Background: The basic task is finding out where, in a very large search string, reasonably good alignments for a target string occur. A bio-example might be, you're looking for 2kbp target in in a multi-gig genome, and you want to find any places where that target string occurs, even if it's pretty badly corrupted. (I'm assuming that actually aligning the target and the match will be a separate task executed by one of the standard heavyweight algorithms.) The result is the location of substrings that are less than some given edit-distance from the target string.
My first question is, how fast does FINDING the location of such matches (as opposed to actually aligning them) have to be, in order to be useful to biology problems? Answers either in big-Oh notation or clock time would be helpful. For example, if you had a 5Kbp target, and you wanted to find out everywhere something similar appears in a set of genomes, how fast would an algorithm need to be to be useful?

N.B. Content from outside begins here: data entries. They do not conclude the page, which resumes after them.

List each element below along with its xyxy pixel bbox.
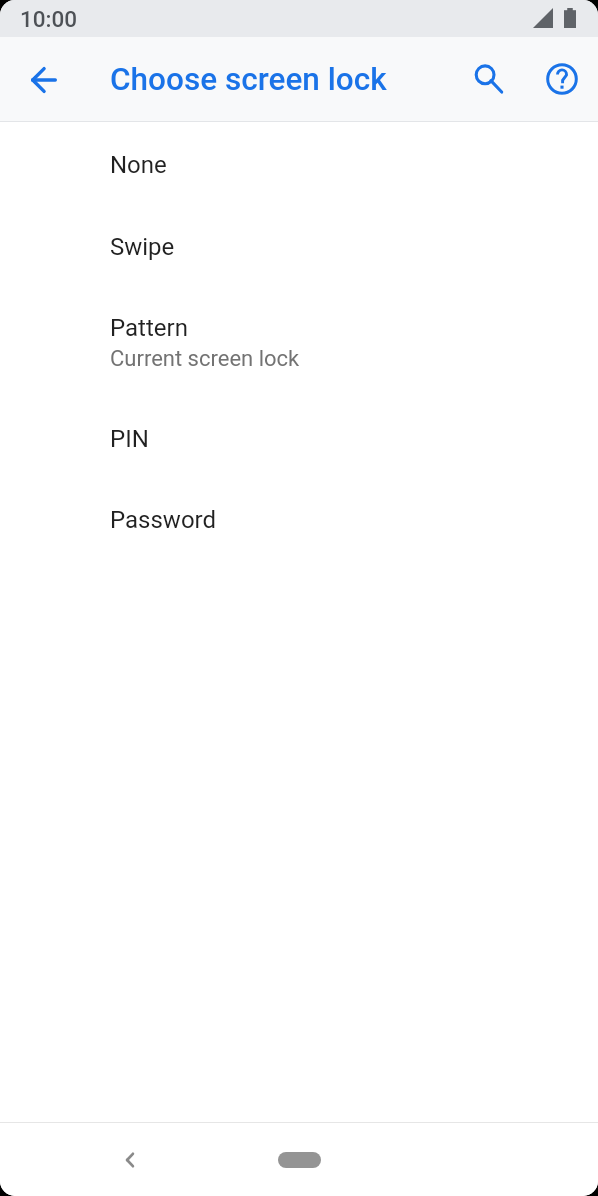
button[interactable]: Password	[0, 453, 598, 534]
button[interactable]: Search	[456, 47, 521, 112]
staticText: None	[110, 151, 167, 179]
button[interactable]: None	[0, 122, 598, 179]
staticText: Password	[110, 506, 217, 534]
button[interactable]: PIN	[0, 372, 598, 453]
button[interactable]: Navigate up	[11, 47, 76, 112]
staticText: PIN	[110, 425, 149, 453]
button[interactable]: Help	[529, 47, 594, 112]
button[interactable]: Swipe	[0, 179, 598, 261]
button[interactable]: Back	[98, 1128, 162, 1192]
button[interactable]: Home	[254, 1137, 344, 1183]
staticText: Choose screen lock	[110, 61, 387, 98]
staticText: Pattern	[110, 314, 188, 342]
staticText: Current screen lock	[110, 346, 300, 372]
button[interactable]: Pattern	[0, 261, 598, 372]
staticText: Swipe	[110, 233, 175, 261]
staticText: 10:00	[20, 6, 78, 32]
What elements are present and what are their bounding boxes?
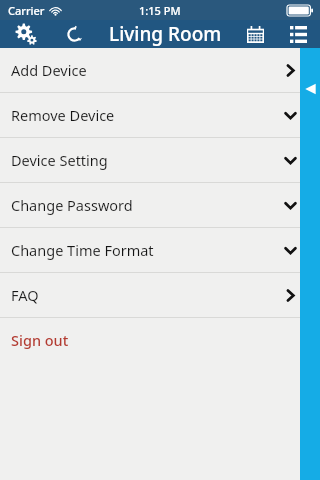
staticText: Add Device	[11, 60, 87, 80]
staticText: Change Password	[11, 195, 133, 215]
button[interactable]: Change Time Format	[0, 228, 320, 272]
button[interactable]: FAQ	[0, 273, 320, 317]
button[interactable]: List	[276, 20, 320, 48]
button[interactable]: Sign out	[0, 318, 320, 362]
staticText: FAQ	[11, 285, 39, 305]
staticText: Carrier	[8, 3, 45, 18]
button[interactable]: Calendar	[234, 20, 276, 48]
button[interactable]: Refresh	[52, 20, 96, 48]
button[interactable]: Add Device	[0, 48, 320, 92]
staticText: Living Room	[109, 21, 222, 47]
staticText: Device Setting	[11, 150, 108, 170]
staticText: 1:15 PM	[139, 3, 181, 18]
staticText: Sign out	[11, 330, 69, 350]
button[interactable]: Change Password	[0, 183, 320, 227]
button[interactable]: Open side panel	[300, 48, 320, 480]
staticText: Change Time Format	[11, 240, 154, 260]
button[interactable]: Device Setting	[0, 138, 320, 182]
staticText: Remove Device	[11, 105, 115, 125]
button[interactable]: Settings	[0, 20, 52, 48]
button[interactable]: Remove Device	[0, 93, 320, 137]
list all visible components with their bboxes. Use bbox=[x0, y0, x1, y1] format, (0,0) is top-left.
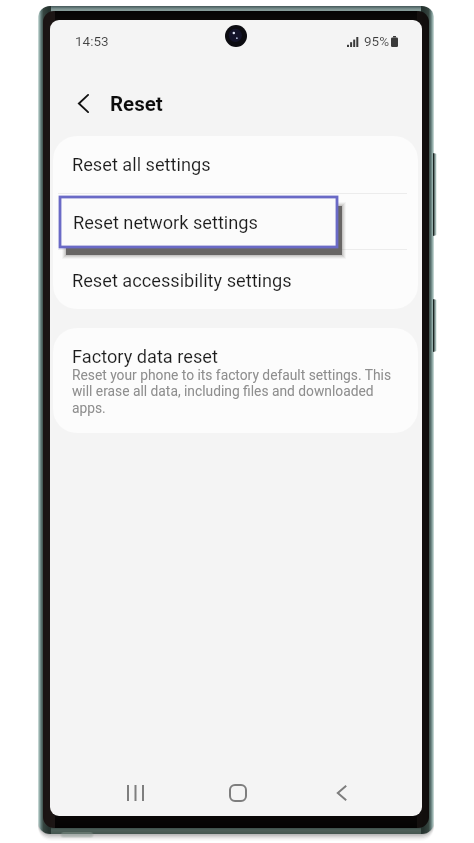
staticText: Reset bbox=[110, 92, 163, 116]
button[interactable]: Back bbox=[317, 768, 367, 816]
button[interactable]: Recents bbox=[110, 768, 160, 816]
button[interactable]: Navigate up bbox=[64, 84, 102, 122]
staticText: 95% bbox=[364, 33, 390, 49]
staticText: Reset all settings bbox=[72, 154, 211, 175]
button[interactable]: Reset all settings bbox=[53, 136, 418, 193]
button[interactable]: Reset network settings bbox=[60, 197, 337, 247]
staticText: Reset network settings bbox=[73, 212, 258, 233]
staticText: Reset your phone to its factory default … bbox=[72, 367, 397, 417]
staticText: 14:53 bbox=[75, 33, 109, 49]
button[interactable]: Factory data reset bbox=[53, 328, 418, 433]
button[interactable]: Home bbox=[213, 768, 263, 816]
staticText: Factory data reset bbox=[72, 346, 218, 367]
staticText: Reset accessibility settings bbox=[72, 270, 292, 291]
button[interactable]: Reset accessibility settings bbox=[53, 252, 418, 309]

My second question is, in practical biological applications, over what kind of ranges of goodness/badness are matches interesting, and over what size ranges? E.g., what might be the biggest edit differences that are still of interest in real-world biology problems? Do biologists want only very close matches, or are highly corrupted versions also of interest?
The reason for asking is that I'm curious whether an algorithm originally developed for a different purpose might have biology applications. The algorithm has a one-time linear time pre-processing step, but thereafter is super-linear for actually finding matches. It's only applicable to larger targets, say, minimum of half-kilobyte up to megabytes. Settings for sensitivity, target-size, and the maximum degree of corruption matter somewhat, but as a vanilla example, on a single processing thread it takes about 3 seconds to find matches for a 5kbp target in the c. elegans genome. The same search against the human genome is about 10 minutes. It's parallelizes well though, so within reason, you can just divide by the number of cores you apply.
If you got this far, thanks for reading, and any answers or comments would be greatly appreciated!